In response to current difficulties, credit unions have been forced to break with their business model, and have raised deposit rates more slowly than banks (see chart). Although they usually benefit from the fact that members, who tend to be associated with an institution such as a government bureaucracy or university, are patient types, that patience is now being tested. Average deposits in credit unions fell by 3.5% in the year to July, an unwelcome trend in a sector that has enjoyed near-continuous growth since the 1970s.

Despite raising deposit rates slowly, credit unions are showing less restraint elsewhere. Outstanding loans grew by 12% in the year to July, and growth is not slowing. A fifth of union savings are in outfits where loans exceed deposits, up from an 80th at the start of 2021—meaning they need greater liquidity to ensure safety.

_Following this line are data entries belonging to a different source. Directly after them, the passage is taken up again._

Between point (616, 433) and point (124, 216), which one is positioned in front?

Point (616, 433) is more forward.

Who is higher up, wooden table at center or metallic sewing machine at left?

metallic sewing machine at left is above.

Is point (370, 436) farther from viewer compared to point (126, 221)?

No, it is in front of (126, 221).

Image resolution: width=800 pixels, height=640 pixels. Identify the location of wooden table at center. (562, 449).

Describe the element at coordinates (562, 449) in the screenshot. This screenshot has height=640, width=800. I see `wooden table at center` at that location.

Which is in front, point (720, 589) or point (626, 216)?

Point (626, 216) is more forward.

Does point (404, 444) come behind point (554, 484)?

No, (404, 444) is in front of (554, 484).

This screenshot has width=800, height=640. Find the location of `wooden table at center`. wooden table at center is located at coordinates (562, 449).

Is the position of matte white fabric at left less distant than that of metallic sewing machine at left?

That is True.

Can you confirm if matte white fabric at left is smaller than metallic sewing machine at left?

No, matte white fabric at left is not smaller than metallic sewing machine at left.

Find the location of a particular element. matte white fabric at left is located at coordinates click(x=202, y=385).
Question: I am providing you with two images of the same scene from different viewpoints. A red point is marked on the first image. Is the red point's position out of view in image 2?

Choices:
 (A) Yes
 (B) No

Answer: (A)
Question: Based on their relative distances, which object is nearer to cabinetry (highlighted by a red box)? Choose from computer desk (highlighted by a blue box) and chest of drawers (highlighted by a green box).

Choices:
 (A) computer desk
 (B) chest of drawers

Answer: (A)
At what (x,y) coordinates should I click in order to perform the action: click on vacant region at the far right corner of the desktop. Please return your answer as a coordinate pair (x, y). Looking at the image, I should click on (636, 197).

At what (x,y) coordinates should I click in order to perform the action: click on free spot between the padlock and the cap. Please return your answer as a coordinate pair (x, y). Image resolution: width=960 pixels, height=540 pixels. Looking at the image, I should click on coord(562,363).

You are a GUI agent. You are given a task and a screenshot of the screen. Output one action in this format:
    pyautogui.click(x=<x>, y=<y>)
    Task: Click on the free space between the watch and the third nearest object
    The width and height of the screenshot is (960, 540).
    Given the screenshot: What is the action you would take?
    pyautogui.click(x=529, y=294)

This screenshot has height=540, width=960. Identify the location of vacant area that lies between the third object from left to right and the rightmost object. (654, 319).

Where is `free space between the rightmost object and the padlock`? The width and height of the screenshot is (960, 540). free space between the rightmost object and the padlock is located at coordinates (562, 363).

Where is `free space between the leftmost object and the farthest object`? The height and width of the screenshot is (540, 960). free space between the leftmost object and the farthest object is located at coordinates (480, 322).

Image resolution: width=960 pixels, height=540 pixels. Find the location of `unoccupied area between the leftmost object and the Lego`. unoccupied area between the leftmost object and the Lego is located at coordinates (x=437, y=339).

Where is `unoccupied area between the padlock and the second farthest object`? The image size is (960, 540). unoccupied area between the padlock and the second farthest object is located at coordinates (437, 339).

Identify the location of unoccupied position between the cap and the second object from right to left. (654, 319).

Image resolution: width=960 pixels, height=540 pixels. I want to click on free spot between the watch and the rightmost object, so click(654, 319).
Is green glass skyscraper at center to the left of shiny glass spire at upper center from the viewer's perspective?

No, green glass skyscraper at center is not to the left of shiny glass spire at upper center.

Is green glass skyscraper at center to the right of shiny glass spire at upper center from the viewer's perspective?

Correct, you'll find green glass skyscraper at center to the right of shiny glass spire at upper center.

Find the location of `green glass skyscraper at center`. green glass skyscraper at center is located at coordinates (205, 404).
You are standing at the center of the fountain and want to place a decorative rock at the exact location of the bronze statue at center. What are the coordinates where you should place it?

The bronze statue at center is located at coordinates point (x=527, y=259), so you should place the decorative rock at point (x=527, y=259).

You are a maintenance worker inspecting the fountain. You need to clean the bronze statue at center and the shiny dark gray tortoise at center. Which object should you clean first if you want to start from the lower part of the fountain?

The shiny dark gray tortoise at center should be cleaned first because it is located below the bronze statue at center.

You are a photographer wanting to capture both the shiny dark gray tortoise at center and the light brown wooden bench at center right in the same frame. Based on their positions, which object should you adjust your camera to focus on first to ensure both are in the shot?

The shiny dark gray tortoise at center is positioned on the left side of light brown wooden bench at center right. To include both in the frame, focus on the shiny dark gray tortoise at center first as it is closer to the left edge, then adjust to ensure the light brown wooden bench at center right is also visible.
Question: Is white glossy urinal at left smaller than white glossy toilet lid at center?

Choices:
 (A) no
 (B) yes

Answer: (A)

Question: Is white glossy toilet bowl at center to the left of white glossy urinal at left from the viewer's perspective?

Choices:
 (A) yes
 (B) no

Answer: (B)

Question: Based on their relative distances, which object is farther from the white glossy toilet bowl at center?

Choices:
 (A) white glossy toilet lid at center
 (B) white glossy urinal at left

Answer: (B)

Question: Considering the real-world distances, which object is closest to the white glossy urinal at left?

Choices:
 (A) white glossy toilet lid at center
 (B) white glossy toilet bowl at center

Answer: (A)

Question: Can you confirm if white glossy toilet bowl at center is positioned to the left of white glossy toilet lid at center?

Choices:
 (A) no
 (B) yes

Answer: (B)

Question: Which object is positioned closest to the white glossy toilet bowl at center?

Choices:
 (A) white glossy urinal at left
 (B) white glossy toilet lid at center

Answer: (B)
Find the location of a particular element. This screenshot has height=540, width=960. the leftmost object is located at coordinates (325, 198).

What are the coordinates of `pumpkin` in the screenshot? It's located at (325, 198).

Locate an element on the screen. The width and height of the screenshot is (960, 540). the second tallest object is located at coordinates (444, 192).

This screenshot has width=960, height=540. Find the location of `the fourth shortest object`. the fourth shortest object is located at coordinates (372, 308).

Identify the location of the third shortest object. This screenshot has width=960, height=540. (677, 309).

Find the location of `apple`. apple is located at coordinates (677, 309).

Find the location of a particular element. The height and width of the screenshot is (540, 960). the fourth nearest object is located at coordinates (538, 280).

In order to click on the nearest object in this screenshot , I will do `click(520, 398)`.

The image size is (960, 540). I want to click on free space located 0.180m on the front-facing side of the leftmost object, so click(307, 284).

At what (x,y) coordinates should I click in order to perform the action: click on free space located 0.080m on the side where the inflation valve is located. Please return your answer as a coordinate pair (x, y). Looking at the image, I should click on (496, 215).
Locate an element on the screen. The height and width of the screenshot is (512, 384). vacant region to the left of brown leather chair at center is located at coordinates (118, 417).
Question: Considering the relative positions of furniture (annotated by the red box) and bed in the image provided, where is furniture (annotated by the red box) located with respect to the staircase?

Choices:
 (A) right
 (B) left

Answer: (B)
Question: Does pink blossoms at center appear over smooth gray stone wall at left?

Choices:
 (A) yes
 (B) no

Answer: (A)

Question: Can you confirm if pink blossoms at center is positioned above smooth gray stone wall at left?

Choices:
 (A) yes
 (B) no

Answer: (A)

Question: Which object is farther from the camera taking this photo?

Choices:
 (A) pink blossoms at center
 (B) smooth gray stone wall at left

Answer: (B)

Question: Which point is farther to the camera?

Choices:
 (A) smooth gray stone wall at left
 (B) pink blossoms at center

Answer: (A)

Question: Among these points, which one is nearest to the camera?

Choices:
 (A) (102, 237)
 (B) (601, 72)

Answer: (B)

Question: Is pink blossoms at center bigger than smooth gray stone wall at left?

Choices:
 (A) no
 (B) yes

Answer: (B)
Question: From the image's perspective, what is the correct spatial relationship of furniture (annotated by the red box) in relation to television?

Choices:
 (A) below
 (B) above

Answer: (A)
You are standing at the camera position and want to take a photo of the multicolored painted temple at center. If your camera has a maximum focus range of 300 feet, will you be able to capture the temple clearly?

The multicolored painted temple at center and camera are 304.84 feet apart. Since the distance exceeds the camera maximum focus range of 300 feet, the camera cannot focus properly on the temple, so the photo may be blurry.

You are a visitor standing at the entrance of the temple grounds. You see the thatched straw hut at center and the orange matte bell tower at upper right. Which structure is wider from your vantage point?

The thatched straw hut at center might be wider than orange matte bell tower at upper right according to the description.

Indeed, regulators are monitoring the sector’s liquidity. Just four unions went under in the first half of the year—consistent with recent trends—and in aggregate balance-sheets look healthy. There are some worrying shifts, however. Cash and cash equivalents have fallen by half as a share of assets from a high reached during the pandemic, as unions have sought to meet loan demand. Although they also face higher interest rates, co-operatives are nevertheless taking on debt: their borrowing is now equivalent to 6% of assets, up from an average of 3.5% over the past decade.

This has led credit unions to seek other sources of funding, including by selling loans. Normally they trade among themselves, notes Steve Rick of TruStage, a mutual-insurance company. But such is the state of the sector that few co-operatives have the cash to buy others’ loans. Some have thus turned to the asset-backed securities market, in which they can exchange their car loans for cash upfront at the same time as offloading credit risks from their balance-sheets. Unfortunately, they can do so only on particularly bad terms.

Since 2017 credit unions have raised $2.8bn in such markets, some $1.6bn of which has come in the past six months. This represents a large increase in costs, and as a consequence signals that there is little chance of better rates on deposits for members in the months to come. Like Nevada’s car-owners, many may end up simply walking away.